A MachineSet scale down operation can lead to too many replicas being torn down.

Given a scenario where a MachineSet exists with multiple replicas, and the user desires a scale down the number of replicas, it's possible that the MachineSet controller could delete more than the desired number of machines. We specifically found this when testing the Oldest deletion policy, but a quick glance at the code shows that it's possible to hit this with both Oldest and Newest. Notably, Random does not apply the same weighting strategies as Oldest and Newest for unhealthy nodes.
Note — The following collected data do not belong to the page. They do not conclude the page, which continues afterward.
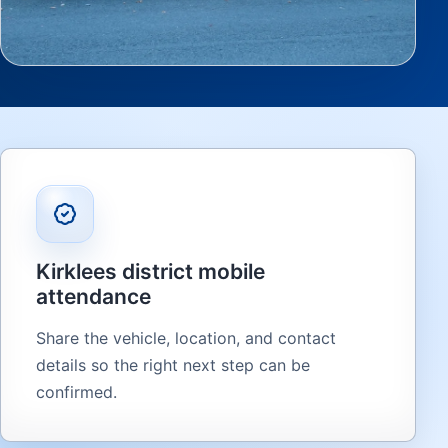
Kirklees district mobile
attendance
Share the vehicle, location, and contact
details so the right next step can be
confirmed.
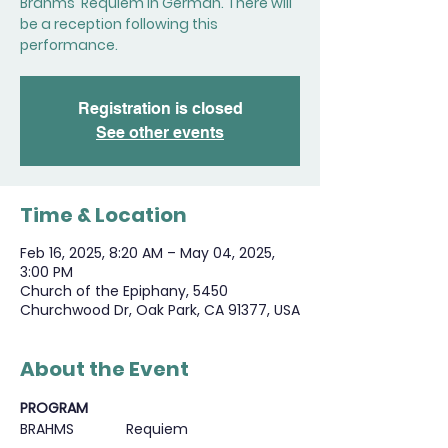
Brahms' Requiem in German. There will
be a reception following this
performance.
Registration is closed
See other events
Time & Location
Feb 16, 2025, 8:20 AM – May 04, 2025,
3:00 PM
Church of the Epiphany, 5450
Churchwood Dr, Oak Park, CA 91377, USA
About the Event
PROGRAM
BRAHMS             Requiem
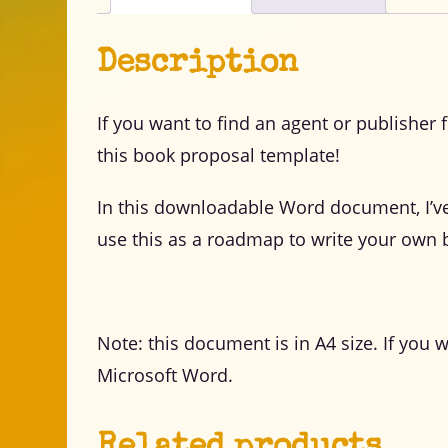
Description
If you want to find an agent or publisher 
this book proposal template!
In this downloadable Word document, I’v
use this as a roadmap to write your own 
Note: this document is in A4 size. If you 
Microsoft Word.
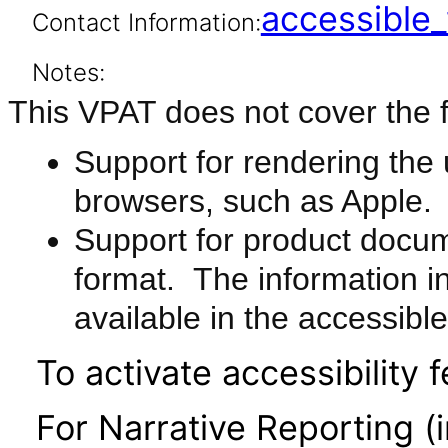
accessibl
Contact Information:
Notes:
This VPAT does not cover the f
Support for rendering the u
browsers, such as Apple.
Support for product docu
format. The information i
available in the accessib
To activate accessibility f
For Narrative Reporting (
The behavior we are seeing is hit through the following conditions:

The node targeted for scale down is NOT the first node lexicographically in the set
On scale down, the removal of the targeted node causes the other two replicas to flap through a NotReady state, which in turn causes the machinehealth to be considered false for these machines

In this case, we are seeing the MachineSet controller tearing down two machines instead of one, specifically because in the first iteration, it tears down the desired node, but as the rest of the machines in the set go temporarily NotReady, on the second reconciliation attempt it finds and deletes the first machine lexicographically as it is weighted the same as targeted nodes. See:

cluster-api/internal/controllers/machineset/machineset_delete_policy.go

Lines 47 to 55 in bd336eb

    
           if !machine.DeletionTimestamp.IsZero() { 
        
           	return mustDelete 
        
           } 
        
           if _, ok := machine.ObjectMeta.Annotations[clusterv1.DeleteMachineAnnotation]; ok { 
        
           	return mustDelete 
        
           } 
        
           if !isMachineHealthy(machine) { 
        
           	return mustDelete 
        
           }

It appears that a change was made (#3434) that specifically includes machines in deleting state in the slice of machines to be processed, which is understandable given the problem to solve. I believe we are best off simply fixing the Oldest and Newest policies to apply varying priorities rather than being binary.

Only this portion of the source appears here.